What Mama Taught Me: Exploring Cultural Values Taught by Black Mothers and How Those Values Affect Their Daughter’s Interpretations of Mother/Daughter Relationships Presented in the Media
by Terrenee Knight, Mary-Louisa Berges, Leigh-Anna Price, Kendal George, Latoya Alexander
Mothers and daughters were daughters and mothers not so long ago.
We give and take and take and give along time’s endless row.
Love is passed and love received to be passed on again:
A precious heirloom twice, twice blessed, A spiritual cardigan.
I’ll put it on and treasure it, The me I have received,
And when the roles Reverse again, I’ll have what I most need.
So may our love Go on and on, A hundred thousand years;
Mothers and daughters, Daughters and mothers, Through joys and other tears.
The purpose of this study was to explore the culturally constructed values that black mothers teach their daughters and how those values affect their daughters’ interpretations of black mother/daughter relationships in the media. Though there are numerous books that present the contributions of black mothers in the black community, this topic lacked a theoretical cultural framework because it has been infrequently researched. This lack of research prompted us to bring to the forefront a topic that not only appealed to us as researchers, but would also appeal to the black mother/daughter community in the United States. As a framework, we reviewed online and journal articles, poetry, television programs and movies.
The literature review gave us insight to the respect that black mothers are given by their daughters. For instance, poems such as ‘Mother’ by Nikki Giovanni and those found in the book, “Songs of a Sistermom” by Charisse Carney-Nunes are examples of works that celebrate the greatness of black mothers. Also, the literature provided evidence of black daughters’ strong reliance on the teachings of their mothers. As well, the television programs and movies reviewed also increased our desire to further investigate the affects of the values taught by black mothers and how they play a role in media interpretation. Based upon our, the researchers, common upbringings we all yielded the same interpretations. for example, as we reviewed the movie “Soul Food,” we all responded negatively to acts that showed a lack of respect for family. The universality of our own personal and collective interpretations brought us to believe that the possibility of all black daughters sharing common values based upon the teachings of their mothers could be substantiated.
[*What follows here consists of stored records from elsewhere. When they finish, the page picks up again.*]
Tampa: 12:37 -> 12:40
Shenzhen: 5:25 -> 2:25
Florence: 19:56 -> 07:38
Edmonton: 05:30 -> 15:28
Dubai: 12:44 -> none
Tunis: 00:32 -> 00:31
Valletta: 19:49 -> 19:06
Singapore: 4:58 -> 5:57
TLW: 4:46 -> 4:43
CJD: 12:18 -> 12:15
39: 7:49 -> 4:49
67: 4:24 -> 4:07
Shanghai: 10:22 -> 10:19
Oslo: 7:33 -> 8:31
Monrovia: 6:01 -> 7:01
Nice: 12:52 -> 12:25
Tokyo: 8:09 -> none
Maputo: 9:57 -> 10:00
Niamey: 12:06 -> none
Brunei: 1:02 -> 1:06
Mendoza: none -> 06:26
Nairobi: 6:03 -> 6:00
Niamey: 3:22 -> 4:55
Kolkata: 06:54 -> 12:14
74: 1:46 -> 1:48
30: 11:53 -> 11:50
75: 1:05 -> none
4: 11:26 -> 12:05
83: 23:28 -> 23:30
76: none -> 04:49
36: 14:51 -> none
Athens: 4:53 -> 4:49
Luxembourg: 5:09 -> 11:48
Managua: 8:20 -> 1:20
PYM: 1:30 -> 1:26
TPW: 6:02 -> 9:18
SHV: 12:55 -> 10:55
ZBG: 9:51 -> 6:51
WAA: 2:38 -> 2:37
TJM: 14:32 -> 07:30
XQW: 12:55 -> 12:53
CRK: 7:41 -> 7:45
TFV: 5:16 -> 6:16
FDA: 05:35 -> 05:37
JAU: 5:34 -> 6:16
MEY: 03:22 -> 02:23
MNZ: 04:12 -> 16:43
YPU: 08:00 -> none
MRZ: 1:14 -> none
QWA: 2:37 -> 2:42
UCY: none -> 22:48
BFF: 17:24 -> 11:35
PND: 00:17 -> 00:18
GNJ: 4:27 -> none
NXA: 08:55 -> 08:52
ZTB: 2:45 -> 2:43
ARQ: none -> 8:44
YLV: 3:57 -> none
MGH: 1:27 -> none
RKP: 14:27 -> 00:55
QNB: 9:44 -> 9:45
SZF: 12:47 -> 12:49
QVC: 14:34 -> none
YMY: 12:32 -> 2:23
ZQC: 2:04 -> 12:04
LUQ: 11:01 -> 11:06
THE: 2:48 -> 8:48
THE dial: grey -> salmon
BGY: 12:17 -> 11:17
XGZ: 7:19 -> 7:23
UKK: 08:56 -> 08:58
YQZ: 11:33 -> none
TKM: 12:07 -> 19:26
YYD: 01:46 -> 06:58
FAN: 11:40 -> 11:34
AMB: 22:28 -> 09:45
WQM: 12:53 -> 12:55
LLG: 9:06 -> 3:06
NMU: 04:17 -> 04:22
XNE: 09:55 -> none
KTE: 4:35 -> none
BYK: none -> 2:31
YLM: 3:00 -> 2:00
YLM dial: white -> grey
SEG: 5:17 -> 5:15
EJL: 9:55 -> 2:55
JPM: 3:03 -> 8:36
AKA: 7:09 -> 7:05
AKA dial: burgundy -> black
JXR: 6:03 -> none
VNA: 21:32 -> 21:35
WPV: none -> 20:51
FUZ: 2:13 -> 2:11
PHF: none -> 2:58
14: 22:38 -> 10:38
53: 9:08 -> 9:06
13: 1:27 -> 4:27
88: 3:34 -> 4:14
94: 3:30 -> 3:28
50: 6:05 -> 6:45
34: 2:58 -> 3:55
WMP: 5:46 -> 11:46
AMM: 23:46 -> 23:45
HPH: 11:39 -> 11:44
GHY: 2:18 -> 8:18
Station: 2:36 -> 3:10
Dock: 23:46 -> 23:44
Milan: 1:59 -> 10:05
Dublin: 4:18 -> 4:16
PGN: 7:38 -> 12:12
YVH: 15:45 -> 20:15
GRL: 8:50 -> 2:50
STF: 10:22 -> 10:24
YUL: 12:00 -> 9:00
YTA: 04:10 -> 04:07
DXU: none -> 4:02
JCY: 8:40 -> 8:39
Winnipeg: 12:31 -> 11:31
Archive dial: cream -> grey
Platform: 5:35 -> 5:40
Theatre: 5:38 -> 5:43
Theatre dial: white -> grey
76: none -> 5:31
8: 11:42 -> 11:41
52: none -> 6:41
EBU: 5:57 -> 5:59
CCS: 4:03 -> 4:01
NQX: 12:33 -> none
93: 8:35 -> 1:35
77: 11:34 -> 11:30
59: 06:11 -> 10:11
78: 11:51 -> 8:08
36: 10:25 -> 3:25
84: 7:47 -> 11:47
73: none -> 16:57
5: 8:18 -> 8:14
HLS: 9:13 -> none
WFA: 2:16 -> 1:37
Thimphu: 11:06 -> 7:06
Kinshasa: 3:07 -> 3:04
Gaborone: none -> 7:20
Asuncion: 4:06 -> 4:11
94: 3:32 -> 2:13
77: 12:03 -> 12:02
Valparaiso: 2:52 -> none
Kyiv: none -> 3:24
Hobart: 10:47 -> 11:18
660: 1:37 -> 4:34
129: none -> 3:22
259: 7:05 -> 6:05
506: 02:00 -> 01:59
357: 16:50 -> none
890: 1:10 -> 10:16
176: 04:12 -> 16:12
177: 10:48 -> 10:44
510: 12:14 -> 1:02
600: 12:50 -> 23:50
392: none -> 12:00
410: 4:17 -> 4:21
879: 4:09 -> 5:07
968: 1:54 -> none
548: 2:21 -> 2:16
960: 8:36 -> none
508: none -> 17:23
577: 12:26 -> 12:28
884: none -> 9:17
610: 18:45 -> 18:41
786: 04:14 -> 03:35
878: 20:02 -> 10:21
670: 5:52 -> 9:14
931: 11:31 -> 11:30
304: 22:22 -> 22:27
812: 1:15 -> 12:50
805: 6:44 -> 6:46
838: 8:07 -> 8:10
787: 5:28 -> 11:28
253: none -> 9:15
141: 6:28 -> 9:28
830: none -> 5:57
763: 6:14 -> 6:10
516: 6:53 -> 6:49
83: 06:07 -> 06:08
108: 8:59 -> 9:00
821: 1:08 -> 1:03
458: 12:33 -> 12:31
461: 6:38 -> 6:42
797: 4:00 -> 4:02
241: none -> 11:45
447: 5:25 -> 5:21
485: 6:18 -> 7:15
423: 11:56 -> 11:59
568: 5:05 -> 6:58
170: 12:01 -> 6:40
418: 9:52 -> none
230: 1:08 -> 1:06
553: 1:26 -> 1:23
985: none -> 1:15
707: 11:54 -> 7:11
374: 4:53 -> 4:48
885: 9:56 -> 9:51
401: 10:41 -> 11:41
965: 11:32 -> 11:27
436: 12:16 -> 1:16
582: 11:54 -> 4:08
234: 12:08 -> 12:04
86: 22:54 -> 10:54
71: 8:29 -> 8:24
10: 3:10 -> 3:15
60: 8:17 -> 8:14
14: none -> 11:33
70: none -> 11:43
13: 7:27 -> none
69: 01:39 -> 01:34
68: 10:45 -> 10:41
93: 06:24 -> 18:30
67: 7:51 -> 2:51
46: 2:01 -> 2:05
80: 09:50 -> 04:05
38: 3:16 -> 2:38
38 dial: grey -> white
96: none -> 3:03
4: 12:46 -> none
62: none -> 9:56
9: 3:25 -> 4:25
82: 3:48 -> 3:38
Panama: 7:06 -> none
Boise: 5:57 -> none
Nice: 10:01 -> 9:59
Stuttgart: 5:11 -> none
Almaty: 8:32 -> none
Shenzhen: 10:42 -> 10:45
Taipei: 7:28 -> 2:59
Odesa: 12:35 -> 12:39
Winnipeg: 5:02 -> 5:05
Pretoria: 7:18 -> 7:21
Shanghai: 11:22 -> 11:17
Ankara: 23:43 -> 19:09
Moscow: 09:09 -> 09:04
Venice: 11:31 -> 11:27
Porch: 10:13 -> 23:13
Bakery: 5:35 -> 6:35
The sample studied consisted of 15 black mothers and 15 black daughters who were identified using references from black faculty, students and staff at Southwestern University. Participants were interviewed using an interview protocol and surveys. From the data gathered and analyzed, we found that two overarching themes emerged that reflected the values that affected daughter’s interpretations of mother/daughter relationships presented in the media. These themes were: (a) self respect and self discipline, and (b) parental discipline.